La domanda, volontariamente retorica, non aspettava, così come non lo aspettava il pubblico accorso, di trovare una risposta; tuttavia, ha dato spunto a riflessioni che hanno coinvolto l’uditorio e ne hanno catalizzato l’attenzione.
Ad inaugurare i lavori il giornalista Franco Siddi, con un excursus storico utile a dare un quadro generale entro il quale i due relatori hanno snocciolato il loro pensiero.
Ricordando infatti la caduta del muro di Berlino e le speranze che in questo avvenimento molti giovani riversavano, fa un parallelismo con il contemporaneo e con quella che all’ora fu la sottovalutazione delle problematiche che la caduta fece emergere: “Oggi ci troviamo di nuovo in un momento di cambiamento – dice – e ancora una volta non sembra esserci nulla di certo”.
Ad aprire il dibattito è stato Antonello Cabras, già presidente della regione Sardegna nonché della Fondazione di Sardegna, che trova casa pochi metri più su del Regina Margherita.

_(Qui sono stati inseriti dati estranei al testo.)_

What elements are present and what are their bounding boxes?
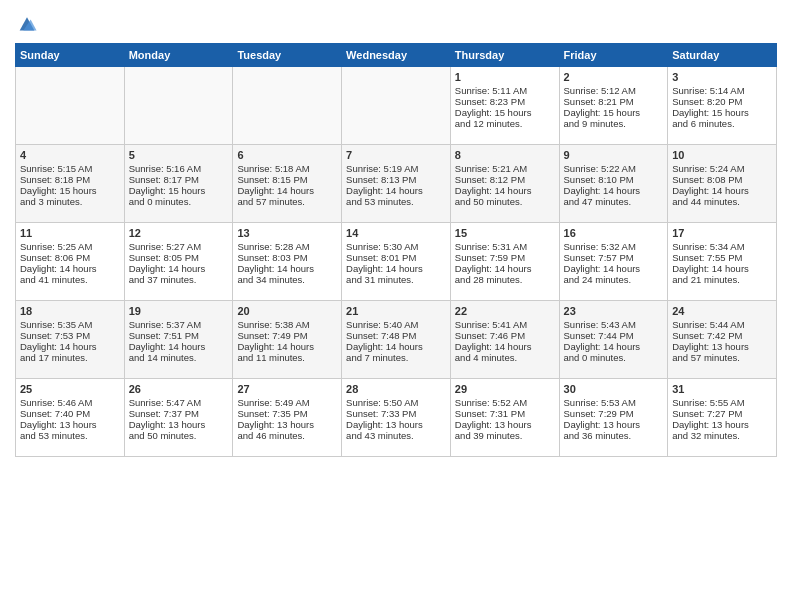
day-info: and 3 minutes.: [20, 196, 120, 207]
day-info: Daylight: 14 hours: [346, 341, 446, 352]
day-number: 5: [129, 149, 229, 161]
day-info: Sunrise: 5:11 AM: [455, 85, 555, 96]
day-info: and 14 minutes.: [129, 352, 229, 363]
day-info: and 36 minutes.: [564, 430, 664, 441]
day-info: Sunrise: 5:37 AM: [129, 319, 229, 330]
header-cell: Tuesday: [233, 43, 342, 66]
day-number: 20: [237, 305, 337, 317]
calendar-row: 4Sunrise: 5:15 AMSunset: 8:18 PMDaylight…: [16, 144, 777, 222]
day-number: 10: [672, 149, 772, 161]
calendar-cell: 7Sunrise: 5:19 AMSunset: 8:13 PMDaylight…: [342, 144, 451, 222]
day-info: Daylight: 15 hours: [129, 185, 229, 196]
calendar-cell: 1Sunrise: 5:11 AMSunset: 8:23 PMDaylight…: [450, 66, 559, 144]
calendar-cell: 12Sunrise: 5:27 AMSunset: 8:05 PMDayligh…: [124, 222, 233, 300]
day-info: Sunset: 7:40 PM: [20, 408, 120, 419]
day-info: and 17 minutes.: [20, 352, 120, 363]
day-number: 19: [129, 305, 229, 317]
day-info: and 46 minutes.: [237, 430, 337, 441]
logo-icon: [16, 14, 38, 36]
day-info: Sunrise: 5:32 AM: [564, 241, 664, 252]
header-cell: Saturday: [668, 43, 777, 66]
header-cell: Thursday: [450, 43, 559, 66]
day-info: Daylight: 13 hours: [672, 341, 772, 352]
day-info: Daylight: 14 hours: [455, 263, 555, 274]
day-number: 4: [20, 149, 120, 161]
day-info: and 50 minutes.: [455, 196, 555, 207]
calendar-cell: 8Sunrise: 5:21 AMSunset: 8:12 PMDaylight…: [450, 144, 559, 222]
day-number: 15: [455, 227, 555, 239]
day-info: Daylight: 14 hours: [129, 263, 229, 274]
calendar-cell: 16Sunrise: 5:32 AMSunset: 7:57 PMDayligh…: [559, 222, 668, 300]
day-info: and 41 minutes.: [20, 274, 120, 285]
day-info: and 28 minutes.: [455, 274, 555, 285]
day-info: Sunset: 7:42 PM: [672, 330, 772, 341]
day-number: 28: [346, 383, 446, 395]
day-info: Sunrise: 5:46 AM: [20, 397, 120, 408]
calendar-cell: 11Sunrise: 5:25 AMSunset: 8:06 PMDayligh…: [16, 222, 125, 300]
day-info: Sunset: 7:59 PM: [455, 252, 555, 263]
calendar-table: SundayMondayTuesdayWednesdayThursdayFrid…: [15, 43, 777, 457]
calendar-cell: 6Sunrise: 5:18 AMSunset: 8:15 PMDaylight…: [233, 144, 342, 222]
calendar-cell: 23Sunrise: 5:43 AMSunset: 7:44 PMDayligh…: [559, 300, 668, 378]
day-info: Daylight: 14 hours: [672, 185, 772, 196]
calendar-cell: [342, 66, 451, 144]
day-info: Sunrise: 5:55 AM: [672, 397, 772, 408]
calendar-cell: 2Sunrise: 5:12 AMSunset: 8:21 PMDaylight…: [559, 66, 668, 144]
day-info: Sunrise: 5:25 AM: [20, 241, 120, 252]
day-info: Daylight: 15 hours: [455, 107, 555, 118]
day-number: 3: [672, 71, 772, 83]
day-info: Sunset: 8:01 PM: [346, 252, 446, 263]
day-info: Sunrise: 5:47 AM: [129, 397, 229, 408]
day-info: and 47 minutes.: [564, 196, 664, 207]
day-info: Daylight: 14 hours: [346, 185, 446, 196]
header-cell: Sunday: [16, 43, 125, 66]
day-info: and 39 minutes.: [455, 430, 555, 441]
day-info: Daylight: 14 hours: [20, 263, 120, 274]
day-info: and 37 minutes.: [129, 274, 229, 285]
day-info: Sunrise: 5:12 AM: [564, 85, 664, 96]
day-info: and 24 minutes.: [564, 274, 664, 285]
day-info: Daylight: 14 hours: [564, 185, 664, 196]
calendar-row: 11Sunrise: 5:25 AMSunset: 8:06 PMDayligh…: [16, 222, 777, 300]
day-info: Sunset: 7:51 PM: [129, 330, 229, 341]
day-info: Sunset: 8:15 PM: [237, 174, 337, 185]
day-info: and 53 minutes.: [346, 196, 446, 207]
day-info: Daylight: 14 hours: [564, 341, 664, 352]
calendar-cell: [16, 66, 125, 144]
day-info: Sunrise: 5:22 AM: [564, 163, 664, 174]
calendar-cell: [233, 66, 342, 144]
day-number: 13: [237, 227, 337, 239]
day-info: and 12 minutes.: [455, 118, 555, 129]
day-info: Sunset: 8:18 PM: [20, 174, 120, 185]
calendar-cell: 5Sunrise: 5:16 AMSunset: 8:17 PMDaylight…: [124, 144, 233, 222]
header-cell: Friday: [559, 43, 668, 66]
day-info: Sunrise: 5:44 AM: [672, 319, 772, 330]
day-info: Sunrise: 5:21 AM: [455, 163, 555, 174]
calendar-cell: 29Sunrise: 5:52 AMSunset: 7:31 PMDayligh…: [450, 378, 559, 456]
day-info: Sunrise: 5:38 AM: [237, 319, 337, 330]
day-info: and 21 minutes.: [672, 274, 772, 285]
day-info: Daylight: 14 hours: [129, 341, 229, 352]
day-info: and 4 minutes.: [455, 352, 555, 363]
day-info: Sunset: 7:27 PM: [672, 408, 772, 419]
day-info: Daylight: 14 hours: [455, 341, 555, 352]
day-number: 14: [346, 227, 446, 239]
day-info: Sunrise: 5:35 AM: [20, 319, 120, 330]
day-info: and 34 minutes.: [237, 274, 337, 285]
day-info: Sunrise: 5:50 AM: [346, 397, 446, 408]
day-info: Sunset: 8:21 PM: [564, 96, 664, 107]
day-info: Sunset: 8:10 PM: [564, 174, 664, 185]
calendar-cell: 3Sunrise: 5:14 AMSunset: 8:20 PMDaylight…: [668, 66, 777, 144]
day-info: Sunrise: 5:53 AM: [564, 397, 664, 408]
day-info: Sunrise: 5:28 AM: [237, 241, 337, 252]
day-info: Sunrise: 5:41 AM: [455, 319, 555, 330]
day-info: and 50 minutes.: [129, 430, 229, 441]
day-info: Sunrise: 5:40 AM: [346, 319, 446, 330]
day-info: Sunset: 8:12 PM: [455, 174, 555, 185]
calendar-cell: 28Sunrise: 5:50 AMSunset: 7:33 PMDayligh…: [342, 378, 451, 456]
day-info: Sunset: 8:13 PM: [346, 174, 446, 185]
calendar-cell: 31Sunrise: 5:55 AMSunset: 7:27 PMDayligh…: [668, 378, 777, 456]
day-info: Sunset: 7:29 PM: [564, 408, 664, 419]
day-info: Daylight: 14 hours: [564, 263, 664, 274]
day-info: Sunset: 7:55 PM: [672, 252, 772, 263]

Il filo conduttore dell’intervento è stato quello che racconta di un mondo variegato, differente per storia e cultura. Di una percezione della politica de facta che crea una disillusione fra la popolazione della fetta di mondo che chiamiamo occidente e che ha visto lo scacchiere geopolitico passare attraverso concetti come l’esportazione della democrazia e il sogno europeo. Per quanto riguarda la dimensione nazionale Cabras parla di un bisogno di “affrontare i temi concreti che la gente vive ogni giorno e interrogarsi sul perché la gente non voti, sul perché non si creda più nel principio democratico. Questo accade perché la percezione è che il loro voto non conti. So di aver detto cose non positive – aggiunge Cabras – ma è importante trovare spazio anche per la speranza, sempre presente ma ha bisogno di trovare molte convergenze perché ognuno ha una speranza che non sempre coincide con quella dell’altro e questo determina il conflitto. Bisogna quindi trovare una sintesi sulla speranza” chiosa con questo proposito l’ex Parlamentare.
Diametralmente differente l’intervento del giovane consigliere regionale lombardo Paolo Romano che, riallacciandosi al paradigma espresso da Cabras, ha tracciato un solco generazionale fra quella dei nonni e quella dei padri, così come quella dei padri e quella dei figli: si tratta di “una sfida principalmente per la mia generazione che è una generazione che cerca di capire quale può essere il suo futuro di fronte a condizioni sempre più difficili”.
Un teatro dove l’opera della vita ha visto cambiare protagonisti e scenografie in pochissimo tempo: dai luoghi di aggregazione come circoli e chiese alle piazze virtuali, dalla carta stampata come mezzo informativo ai blog (che ancora permettevano riflessioni e dibattiti) fino alle immagini che scorrono attraverso i reel condensati in soli 60 secondi.
Questa divergenza fra le generazioni ha dato via a situazioni che, per i giovani, secondo il giovane consigliere lombardo, possono essere riassunte con due parole: ipersemplificazione (ma con problemi che rimangono complessi) e incertezza. A queste aggiunge un elemento che mai, prima d’ora nella storia, aveva preso il sopravvento: l’idea di fine della storia della civiltà umana per come la conosciamo a causa degli ormai noti cambiamenti climatici.
Ecco quindi che, concordemente, i due relatori fanno in modo che emerga un’ulteriore domanda come condizione necessaria per rispondere a quella che invece è il cardine del convegno: cosa vogliamo essere?
Romano cita in merito la metafora della metamorfosi del film d’animazione Balto che “non è cane, non è lupo, sa soltanto quello che non è. So che non è una citazione famosa ma ci sono molto legato e secondo me ben rappresenta la nuova generazione che a causa degli eventi globali non sa dire cosa vuol essere ma sa sicuramente dire cosa non voglia essere, quali modelli non voglia perseguire. Ma per capire dove va il mondo dovremmo chiederci dove vogliamo andare noi”.